Jean-Emmanuel Krieger is not only a resident of melodic Records but inhabits the real world in Brighton. Named after the Soviet launch-base in Kazahkstan, Baikonour brings forth a typically French goujon of electronica, idiosyncratic yet accessible, progressive yet funky and warm. You may already have guessed from the name his Gallic origins; Versailles to be precise, home to such names as Air, Super Discount and Alex Gopher. The very water must be imbued with the essence of great electronic music.

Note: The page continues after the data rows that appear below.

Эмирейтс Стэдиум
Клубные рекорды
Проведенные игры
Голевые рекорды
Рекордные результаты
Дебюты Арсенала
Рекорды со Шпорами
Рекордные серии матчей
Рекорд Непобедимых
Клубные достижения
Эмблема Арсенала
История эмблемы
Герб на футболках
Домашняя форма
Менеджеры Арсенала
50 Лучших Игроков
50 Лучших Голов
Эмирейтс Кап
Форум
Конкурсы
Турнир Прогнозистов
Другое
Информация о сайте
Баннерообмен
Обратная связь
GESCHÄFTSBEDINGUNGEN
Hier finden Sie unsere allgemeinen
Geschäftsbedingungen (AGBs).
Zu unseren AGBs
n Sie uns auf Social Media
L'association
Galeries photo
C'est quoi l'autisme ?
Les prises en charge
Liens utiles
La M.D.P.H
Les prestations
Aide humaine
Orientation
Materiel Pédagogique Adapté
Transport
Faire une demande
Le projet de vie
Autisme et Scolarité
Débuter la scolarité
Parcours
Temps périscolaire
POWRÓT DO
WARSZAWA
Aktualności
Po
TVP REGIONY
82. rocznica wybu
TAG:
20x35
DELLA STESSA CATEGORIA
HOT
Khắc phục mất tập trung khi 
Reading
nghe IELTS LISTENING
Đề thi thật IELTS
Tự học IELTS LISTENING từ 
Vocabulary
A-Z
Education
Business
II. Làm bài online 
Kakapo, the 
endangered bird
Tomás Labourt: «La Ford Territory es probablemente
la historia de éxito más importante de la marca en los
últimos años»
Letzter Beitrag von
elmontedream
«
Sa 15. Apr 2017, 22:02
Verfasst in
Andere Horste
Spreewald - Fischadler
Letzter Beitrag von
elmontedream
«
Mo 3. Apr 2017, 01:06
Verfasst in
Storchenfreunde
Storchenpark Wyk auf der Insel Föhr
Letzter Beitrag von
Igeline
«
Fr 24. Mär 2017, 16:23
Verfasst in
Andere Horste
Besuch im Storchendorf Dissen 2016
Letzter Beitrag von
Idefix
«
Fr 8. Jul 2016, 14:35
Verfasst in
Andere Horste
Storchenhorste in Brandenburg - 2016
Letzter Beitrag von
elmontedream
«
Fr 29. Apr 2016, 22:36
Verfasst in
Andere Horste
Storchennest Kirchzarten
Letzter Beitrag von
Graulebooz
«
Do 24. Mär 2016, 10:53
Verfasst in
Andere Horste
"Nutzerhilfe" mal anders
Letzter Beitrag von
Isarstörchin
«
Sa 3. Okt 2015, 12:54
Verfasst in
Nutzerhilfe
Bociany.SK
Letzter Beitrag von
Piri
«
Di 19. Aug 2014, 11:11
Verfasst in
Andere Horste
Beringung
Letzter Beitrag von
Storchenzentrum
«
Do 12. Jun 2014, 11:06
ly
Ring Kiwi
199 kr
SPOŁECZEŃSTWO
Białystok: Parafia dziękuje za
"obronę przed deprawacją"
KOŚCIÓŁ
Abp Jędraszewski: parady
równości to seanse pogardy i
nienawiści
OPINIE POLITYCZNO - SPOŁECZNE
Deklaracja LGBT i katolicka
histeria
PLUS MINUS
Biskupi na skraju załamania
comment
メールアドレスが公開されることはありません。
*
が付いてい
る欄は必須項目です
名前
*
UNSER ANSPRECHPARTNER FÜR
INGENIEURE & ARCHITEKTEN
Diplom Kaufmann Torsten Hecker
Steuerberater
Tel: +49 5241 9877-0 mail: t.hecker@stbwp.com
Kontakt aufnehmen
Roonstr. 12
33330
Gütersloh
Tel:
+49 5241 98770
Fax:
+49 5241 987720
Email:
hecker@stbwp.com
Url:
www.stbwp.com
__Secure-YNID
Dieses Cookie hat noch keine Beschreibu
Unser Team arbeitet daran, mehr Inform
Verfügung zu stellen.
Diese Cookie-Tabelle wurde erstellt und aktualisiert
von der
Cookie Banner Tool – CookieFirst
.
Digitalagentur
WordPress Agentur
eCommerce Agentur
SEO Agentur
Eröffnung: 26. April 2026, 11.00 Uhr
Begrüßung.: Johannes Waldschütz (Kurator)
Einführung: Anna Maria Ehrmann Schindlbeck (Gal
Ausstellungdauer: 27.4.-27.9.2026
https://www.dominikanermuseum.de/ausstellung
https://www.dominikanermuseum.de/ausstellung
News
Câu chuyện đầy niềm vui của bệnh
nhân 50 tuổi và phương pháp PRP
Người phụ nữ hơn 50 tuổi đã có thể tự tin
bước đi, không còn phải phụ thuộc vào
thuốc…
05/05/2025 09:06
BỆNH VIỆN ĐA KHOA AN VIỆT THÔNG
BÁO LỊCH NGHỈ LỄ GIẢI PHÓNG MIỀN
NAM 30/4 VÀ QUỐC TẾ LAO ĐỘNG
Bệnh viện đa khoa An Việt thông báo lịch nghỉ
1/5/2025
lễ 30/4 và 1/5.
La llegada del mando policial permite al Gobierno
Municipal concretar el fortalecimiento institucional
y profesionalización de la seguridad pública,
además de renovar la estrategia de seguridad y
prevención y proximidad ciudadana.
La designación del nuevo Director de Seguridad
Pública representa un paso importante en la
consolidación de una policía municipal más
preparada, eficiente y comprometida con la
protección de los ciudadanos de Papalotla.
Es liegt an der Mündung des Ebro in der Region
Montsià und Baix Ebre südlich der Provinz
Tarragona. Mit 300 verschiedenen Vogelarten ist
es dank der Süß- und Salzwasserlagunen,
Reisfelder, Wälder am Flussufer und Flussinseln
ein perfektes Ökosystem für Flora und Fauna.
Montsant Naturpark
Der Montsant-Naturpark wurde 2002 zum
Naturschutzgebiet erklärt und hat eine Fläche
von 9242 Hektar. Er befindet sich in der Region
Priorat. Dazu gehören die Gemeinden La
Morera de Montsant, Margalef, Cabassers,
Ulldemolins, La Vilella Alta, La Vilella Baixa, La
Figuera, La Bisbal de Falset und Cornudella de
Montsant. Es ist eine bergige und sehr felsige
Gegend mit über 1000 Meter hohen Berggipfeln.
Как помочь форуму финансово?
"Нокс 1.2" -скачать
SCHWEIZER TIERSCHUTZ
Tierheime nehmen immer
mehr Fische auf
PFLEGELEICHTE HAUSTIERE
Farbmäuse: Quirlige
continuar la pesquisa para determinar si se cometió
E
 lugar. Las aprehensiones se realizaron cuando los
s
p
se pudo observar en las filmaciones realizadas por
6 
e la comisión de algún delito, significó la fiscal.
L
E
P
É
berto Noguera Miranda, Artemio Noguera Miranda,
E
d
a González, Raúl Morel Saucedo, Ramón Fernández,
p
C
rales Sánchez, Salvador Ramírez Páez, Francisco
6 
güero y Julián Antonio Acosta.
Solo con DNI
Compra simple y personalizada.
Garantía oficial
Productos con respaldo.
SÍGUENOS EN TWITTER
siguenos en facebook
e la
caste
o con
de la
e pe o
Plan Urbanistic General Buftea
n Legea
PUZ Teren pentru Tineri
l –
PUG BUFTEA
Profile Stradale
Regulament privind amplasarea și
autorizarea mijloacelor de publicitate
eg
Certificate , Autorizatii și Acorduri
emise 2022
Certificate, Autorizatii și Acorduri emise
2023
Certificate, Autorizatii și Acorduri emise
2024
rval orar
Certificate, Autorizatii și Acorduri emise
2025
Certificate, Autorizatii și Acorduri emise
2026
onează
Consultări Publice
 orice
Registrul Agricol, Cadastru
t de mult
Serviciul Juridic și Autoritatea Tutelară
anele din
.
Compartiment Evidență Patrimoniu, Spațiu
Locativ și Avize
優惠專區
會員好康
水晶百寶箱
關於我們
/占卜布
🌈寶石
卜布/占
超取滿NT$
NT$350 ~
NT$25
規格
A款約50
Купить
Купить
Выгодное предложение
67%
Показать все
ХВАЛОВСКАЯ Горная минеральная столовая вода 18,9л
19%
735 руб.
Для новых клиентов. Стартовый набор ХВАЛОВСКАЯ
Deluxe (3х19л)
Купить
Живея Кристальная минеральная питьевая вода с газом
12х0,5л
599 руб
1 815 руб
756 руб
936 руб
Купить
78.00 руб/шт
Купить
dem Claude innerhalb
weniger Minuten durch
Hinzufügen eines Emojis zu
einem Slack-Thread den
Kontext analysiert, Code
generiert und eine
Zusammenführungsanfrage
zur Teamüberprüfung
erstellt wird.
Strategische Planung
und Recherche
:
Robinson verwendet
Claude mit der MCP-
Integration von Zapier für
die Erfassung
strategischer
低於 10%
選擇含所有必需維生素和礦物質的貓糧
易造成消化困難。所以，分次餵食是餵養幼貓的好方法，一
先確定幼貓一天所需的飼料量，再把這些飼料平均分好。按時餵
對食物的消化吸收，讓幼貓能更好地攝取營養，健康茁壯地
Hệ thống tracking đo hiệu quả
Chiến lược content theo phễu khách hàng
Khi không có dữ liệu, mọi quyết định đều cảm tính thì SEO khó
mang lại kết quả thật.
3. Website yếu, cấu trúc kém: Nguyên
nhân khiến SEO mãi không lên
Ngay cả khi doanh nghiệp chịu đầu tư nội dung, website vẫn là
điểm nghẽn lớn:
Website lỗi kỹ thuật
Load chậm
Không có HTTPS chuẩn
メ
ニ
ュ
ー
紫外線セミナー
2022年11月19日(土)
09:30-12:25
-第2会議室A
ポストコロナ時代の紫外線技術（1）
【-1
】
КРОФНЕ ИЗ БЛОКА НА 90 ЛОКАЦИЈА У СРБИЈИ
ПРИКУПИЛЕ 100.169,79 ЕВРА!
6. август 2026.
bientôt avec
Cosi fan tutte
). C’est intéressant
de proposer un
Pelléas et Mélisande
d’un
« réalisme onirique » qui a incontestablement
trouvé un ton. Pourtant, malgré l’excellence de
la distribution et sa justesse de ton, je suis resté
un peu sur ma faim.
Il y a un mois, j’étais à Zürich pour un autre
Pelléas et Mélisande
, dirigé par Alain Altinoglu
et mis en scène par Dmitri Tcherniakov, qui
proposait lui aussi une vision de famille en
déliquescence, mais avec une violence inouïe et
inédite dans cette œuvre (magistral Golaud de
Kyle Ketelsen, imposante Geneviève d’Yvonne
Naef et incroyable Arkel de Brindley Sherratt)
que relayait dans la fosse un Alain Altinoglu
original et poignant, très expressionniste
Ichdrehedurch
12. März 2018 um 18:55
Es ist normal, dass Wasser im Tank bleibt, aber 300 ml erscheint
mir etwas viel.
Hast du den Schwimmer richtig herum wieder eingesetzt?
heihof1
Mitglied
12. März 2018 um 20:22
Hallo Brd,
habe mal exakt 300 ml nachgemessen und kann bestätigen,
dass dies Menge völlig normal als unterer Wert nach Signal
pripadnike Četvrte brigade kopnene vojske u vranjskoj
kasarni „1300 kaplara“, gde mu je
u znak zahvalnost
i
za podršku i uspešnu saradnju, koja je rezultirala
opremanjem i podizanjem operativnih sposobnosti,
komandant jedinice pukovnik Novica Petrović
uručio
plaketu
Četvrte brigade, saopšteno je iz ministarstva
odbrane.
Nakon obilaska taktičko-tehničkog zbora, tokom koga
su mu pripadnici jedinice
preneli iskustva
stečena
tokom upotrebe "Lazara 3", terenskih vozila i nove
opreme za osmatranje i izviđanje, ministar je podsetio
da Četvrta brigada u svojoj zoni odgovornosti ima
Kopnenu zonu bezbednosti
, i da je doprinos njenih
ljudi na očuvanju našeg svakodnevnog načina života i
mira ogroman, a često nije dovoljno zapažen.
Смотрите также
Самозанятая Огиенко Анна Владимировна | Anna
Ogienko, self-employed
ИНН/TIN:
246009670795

Bake Your Tape is a fitting title for something that sounds naturally risen rather than cut and pasted together, as J-E explains: 'Every track is made of different bits of recording done over two months for each track. When I start a tune I never know how it is going to evolve. Progressively, all the different parts are put together and the whole hopefully makes sense!'. It follows up last summer's collaboration, the Topo Gigio vs Baikonour EP. The duo are currently making Brighton bop with their monthly XII Angry Men slot and raising money for charity at the same time.

When it comes to producing his own music, however, Baikonour is a one man operation. 'I can't play a tune on guitar or keyboard apart from my own. I bought a computer instead of dealing with pissed off band members!'. Sometimes collective ideas corrupt true vision, and as Bake Your Tape demonstrates, Baikonour is all about a singular concept reconstructed and represented in the most meticulous way imaginable. Baikonour's fixation with Cocteau Twins and Krautrock bubbles beneath the surface of this EP, pricking the ear with occasional robotic bleeps but simultaneously offering the ointment of frothy percussion.

The EP comprises four tracks, each individually and esoterically themed yet continuous in their aura and vision. First off is Oben Beg, Nepalese for "oven baked" ('great use of the English pronunciation' remarks Jean-Emmanuel) which samples the bustling streets of Kathmandu as well as Radio Nepal. The Himalayan theme continues in the moody Calimero Renegade which samples Yak bells from Dolpo, east of the country. He plans a six-week pilgrimage to the area along with Topo Gigio in order to take along clothes collected for Tibetan refugees in Pokhara and Syabru along with money and stationary for the local school. Where J-E is concerned this is certainly no cause célèbre.